Pimelea focus of talks with Environment Minster

[18/03/06]

Leader of the Nationals in the Senate and Senator for Queensland, Ron Boswell today said he had raised the issue of toxic Pimelea with the Environment Minister and had sought a continuation of talks with the Minister during the next few weeks.

Senator Boswell said he would investigate removal of Pimelea from the protected species list under the Environment Protection and Biodiversity Conservation Act.

Speaking at the Clifton Pest and Weeds Show, Senator Boswell said toxic Pimelea was becoming a significant problem in the Central and Western district of Queensland.

“The toxic form of the native plant is causing major stock losses throughout the region,” Senator Boswell said.

“Due to a certain species of Pimelea’s listing as a protected species, landholders are understandably reluctant to report the spread of the weed and are powerless to restrict its growth.

“The weed is toxic if consumed by cattle and even dry fragments of the plant are toxic when inhaled by stock.

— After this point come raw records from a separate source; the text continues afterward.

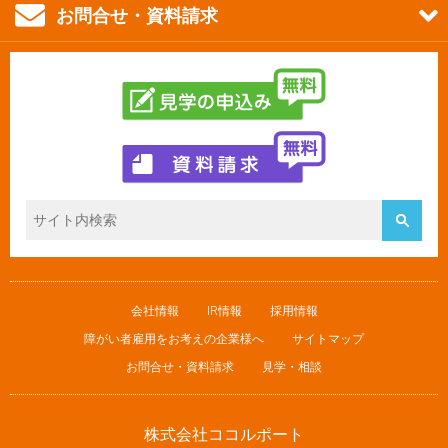
お問合せ・資料請求
会社情報
IR情報
採用情報
障がい者雇用をお考えの企業様へ
サイトマップ
お問合せ・資料請求
見学・相談
株式会社ココルポート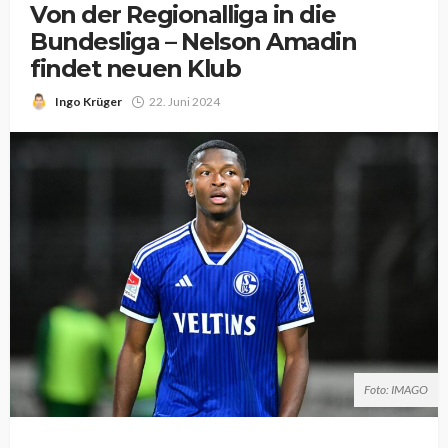
Von der Regionalliga in die
Bundesliga – Nelson Amadin
findet neuen Klub
Ingo Krüger
22. Juni 2024
Foto: IMAGO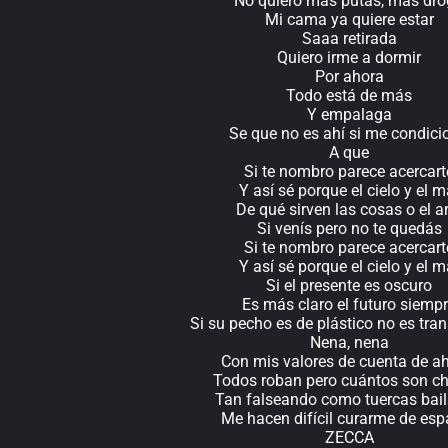
No quiero más putas, más dr
Mi cama ya quiere estar
Saaa retirada
Quiero irme a dormir
Por ahora
Todo está de más
Y empalaga
Se que no es ahí si me condici
A que
Si te nombro parece acercart
Y así sé porque el cielo y el m
De qué sirven las cosas o el a
Si venís pero no te quedás
Si te nombro parece acercart
Y así sé porque el cielo y el m
Si el presente es oscuro
Es más claro el futuro siemp
Si su pecho es de plástico no es tra
Nena, nena
Con mis valores de cuenta de a
Todos roban pero cuántos son ch
Tan falseando como tuercas bai
Me hacen difícil curarme de esp
ZECCA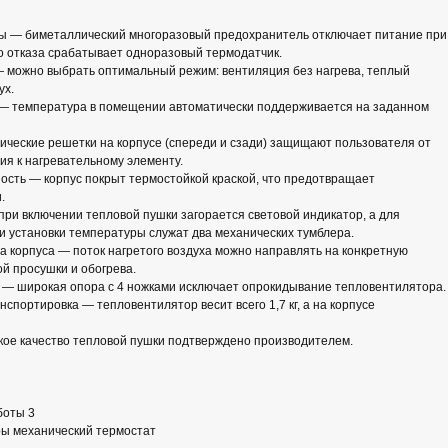
ы — биметаллический многоразовый предохранитель отключает питание при
его отказа срабатывает одноразовый термодатчик.
 можно выбрать оптимальный режим: вентиляция без нагрева, теплый
ух.
— температура в помещении автоматически поддерживается на заданном
ческие решетки на корпусе (спереди и сзади) защищают пользователя от
ия к нагревательному элементу.
ость — корпус покрыт термостойкой краской, что предотвращает
.
ри включении тепловой пушки загорается световой индикатор, а для
 установки температуры служат два механических тумблера.
на корпуса — поток нагретого воздуха можно направлять на конкретную
й просушки и обогрева.
 — широкая опора с 4 ножками исключает опрокидывание тепловентилятора.
спортировка — тепловентилятор весит всего 1,7 кг, а на корпусе
кое качество тепловой пушки подтверждено производителем.
боты 3
ры механический термостат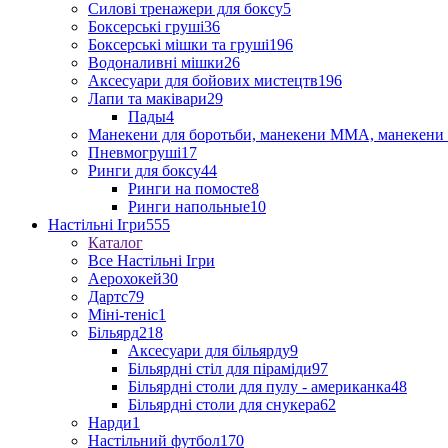
Силові тренажери для боксу
5
Боксерські груші
36
Боксерські мішки та груші
196
Водоналивні мішки
26
Аксесуари для бойових мистецтв
196
Лапи та маківари
29
Пады
4
Манекени для боротьби, манекени ММА, манекени 
Пневмогруші
17
Ринги для боксу
44
Ринги на помосте
8
Ринги напольные
10
Настільні Ігри
555
Каталог
Все Настільні Ігри
Аерохокей
30
Дартс
79
Міні-теніс
1
Більярд
218
Аксесуари для більярду
9
Більярдні стіл для піраміди
97
Більярдні столи для пулу - американка
48
Більярдні столи для снукера
62
Нарди
1
Настільний футбол
170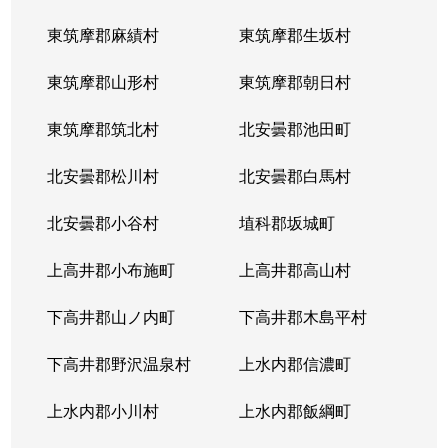
東筑摩郡麻績村
東筑摩郡生坂村
東筑摩郡山形村
東筑摩郡朝日村
東筑摩郡筑北村
北安曇郡池田町
北安曇郡松川村
北安曇郡白馬村
北安曇郡小谷村
埴科郡坂城町
上高井郡小布施町
上高井郡高山村
下高井郡山ノ内町
下高井郡木島平村
下高井郡野沢温泉村
上水内郡信濃町
上水内郡小川村
上水内郡飯綱町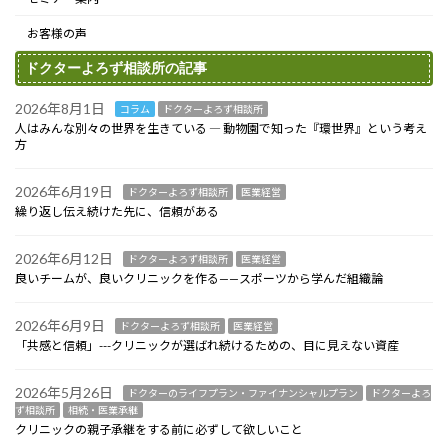
お客様の声
ドクターよろず相談所の記事
2026年8月1日
コラム
ドクターよろず相談所
人はみんな別々の世界を生きている ― 動物園で知った『環世界』という考え
方
2026年6月19日
ドクターよろず相談所
医業経営
繰り返し伝え続けた先に、信頼がある
2026年6月12日
ドクターよろず相談所
医業経営
良いチームが、良いクリニックを作る——スポーツから学んだ組織論
2026年6月9日
ドクターよろず相談所
医業経営
「共感と信頼」---クリニックが選ばれ続けるための、目に見えない資産
2026年5月26日
ドクターのライフプラン・ファイナンシャルプラン
ドクターよろ
ず相談所
相続・医業承継
クリニックの親子承継をする前に必ずして欲しいこと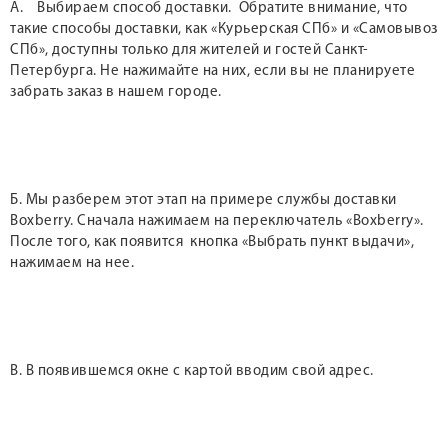
А. Выбираем способ доставки. Обратите внимание, что
такие способы доставки, как «Курьерская СПб» и «Самовывоз
СПб», доступны только для жителей и гостей Санкт-
Петербурга. Не нажимайте на них, если вы не планируете
забрать заказ в нашем городе.
Б. Мы разберем этот этап на примере службы доставки
Boxberry. Сначала нажимаем на переключатель «Boxberry».
После того, как появится кнопка «Выбрать пункт выдачи»,
нажимаем на нее.
В. В появившемся окне с картой вводим свой адрес.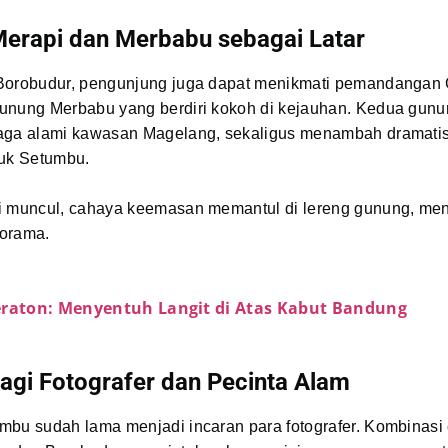
erapi dan Merbabu sebagai Latar
Borobudur, pengunjung juga dapat menikmati pemandangan
unung Merbabu yang berdiri kokoh di kejauhan. Kedua gunun
aga alami kawasan Magelang, sekaligus menambah dramati
huk Setumbu.
i muncul, cahaya keemasan memantul di lereng gunung, m
orama.
eraton: Menyentuh Langit di Atas Kabut Bandung
agi Fotografer dan Pecinta Alam
mbu sudah lama menjadi incaran para fotografer. Kombinasi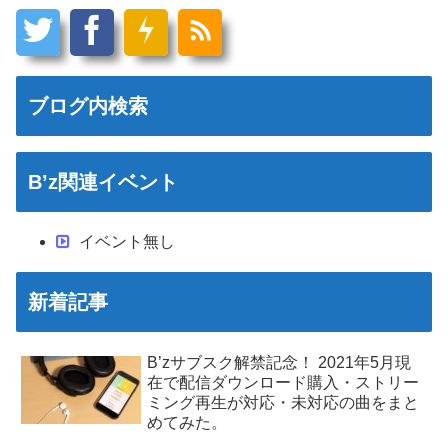
ブログ内検索
B’z関連イベント
イベント無し
新着記事
B’zサブスク解禁記念！ 2021年5月現
在で配信ダウンロード購入・ストリー
ミング再生が対応・未対応の曲をまと
めてみた。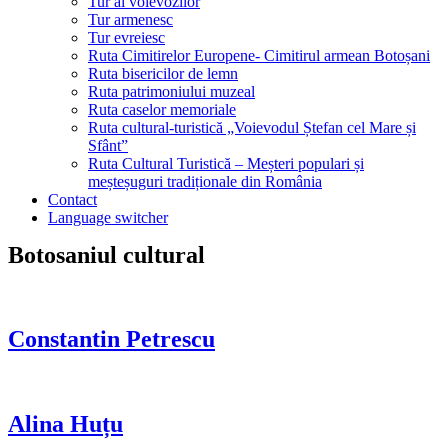
Tur al voievozilor
Tur armenesc
Tur evreiesc
Ruta Cimitirelor Europene- Cimitirul armean Botoșani
Ruta bisericilor de lemn
Ruta patrimoniului muzeal
Ruta caselor memoriale
Ruta cultural-turistică „Voievodul Ștefan cel Mare și
Sfânt”
Ruta Cultural Turistică – Meșteri populari și
meșteșuguri tradiționale din România
Contact
Language switcher
Botosaniul cultural
Constantin Petrescu
Alina Huțu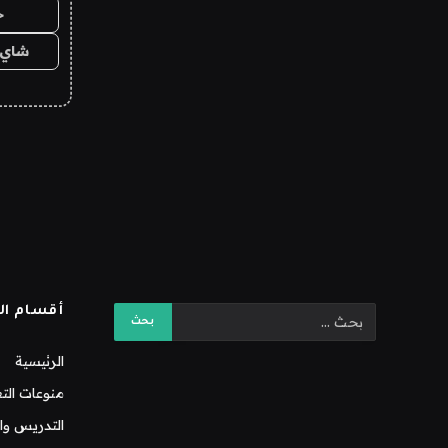
ح
شاي 
أقسام ال
الرئيسية
منوعات التع
التدريس وال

Symptoms of Pimelea poisoning (also known as St George or Marree Disease) included severe diarrhoea, muffled heart sounds, increased respiration and decreased exercise tolerance.

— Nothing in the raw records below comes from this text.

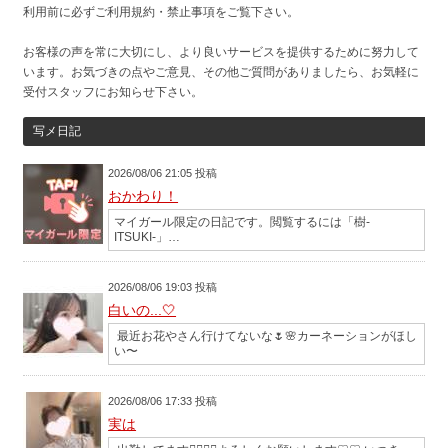
利用前に必ずご利用規約・禁止事項をご覧下さい。
お客様の声を常に大切にし、より良いサービスを提供するために努力して
います。お気づきの点やご意見、その他ご質問がありましたら、お気軽に
受付スタッフにお知らせ下さい。
写メ日記
2026/08/06 21:05 投稿
おかわり！
マイガール限定の日記です。閲覧するには「樹-
ITSUKI-」…
2026/08/06 19:03 投稿
白いの...‎🤍
最近お花やさん行けてないな🌷🌸カーネーションがほし
い〜
2026/08/06 17:33 投稿
実は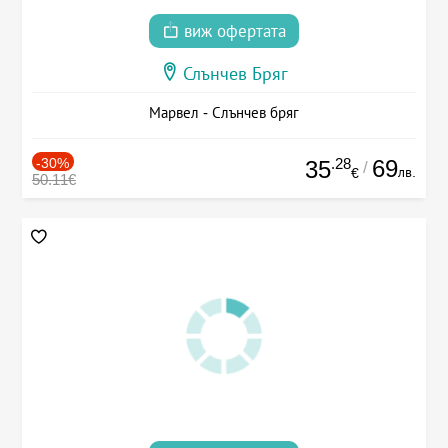
виж офертата
Слънчев Бряг
Марвел - Слънчев бряг
-30%
.28
69
35
/
лв.
€
50.11€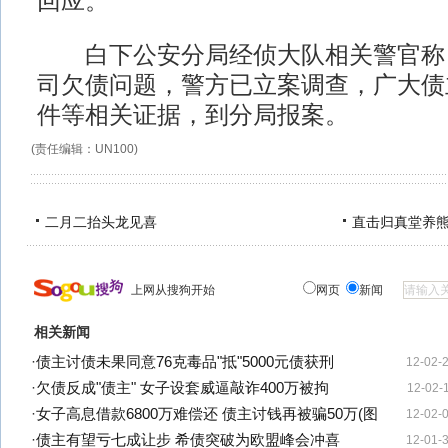
回应。
白下公安分局经侦大队相关警官称
司欠债问题，警方已立案调查，广大债
件等相关证据，到分局报案。
(责任编辑：UN100)
二月二抬头龙见喜
直击归真堂养
上网从搜狗开始
网页
新闻
相关新闻
·
债主讨债未果同意76克毒品"抵"5000元债获刑
12-02-
·
欠债反成"债主" 女子设套威逼敲诈400万被拘
12-02-
·
女子高息借款6800万难偿还 债主讨钱再被骗50万(图
12-02-
·
债主有望亏七成让步 希债突破为欧盟峰会冲喜
12-01-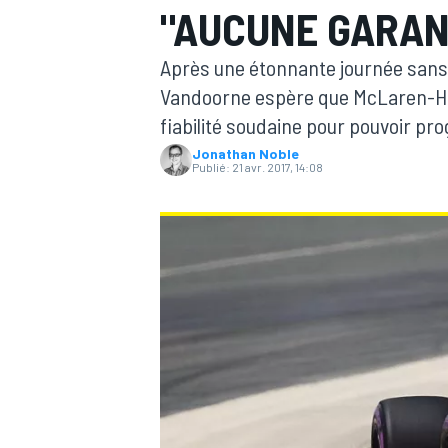
"AUCUNE GARANT
Après une étonnante journée sans 
Vandoorne espère que McLaren-Ho
fiabilité soudaine pour pouvoir pr
Jonathan Noble
MOTOGP
Publié:
21 avr. 2017, 14:08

“This makes management of affected stock extremely difficult as the sheer effort of mustering a herd away from the plant could trigger an early death,” he said.

Senator Boswell said that although pests like weeds and feral animals can cause massive damage to crops and stock and result in significant financial losses, pest management is often reactive, with resources time and money being focused on controlling species rather than prevention.

“The reality is that feral animal and weed control is the responsibility of no one agency or individual,” he said.

“It requires eternal vigilance from landowners, local, state and federal government, a multitude of strategies from education, to eradication and working together, with a single focus.”

Senator Boswell said that pest and weed education for those new to the land was essential.

“In this era of ageing landholders, large landholdings are being divided into small

blocks and sold to lifestylers, treechangers, those who don’t have a background in rural production.”

“It may be peaceful to sit on a verandah and watch a rabbit bounce through a purple hued paddock. It is not until their shed collapses into the warrens underneath it, and the stock start to show signs of poisoning, that the menace of weed and animal pests become real,” Senator Boswell said.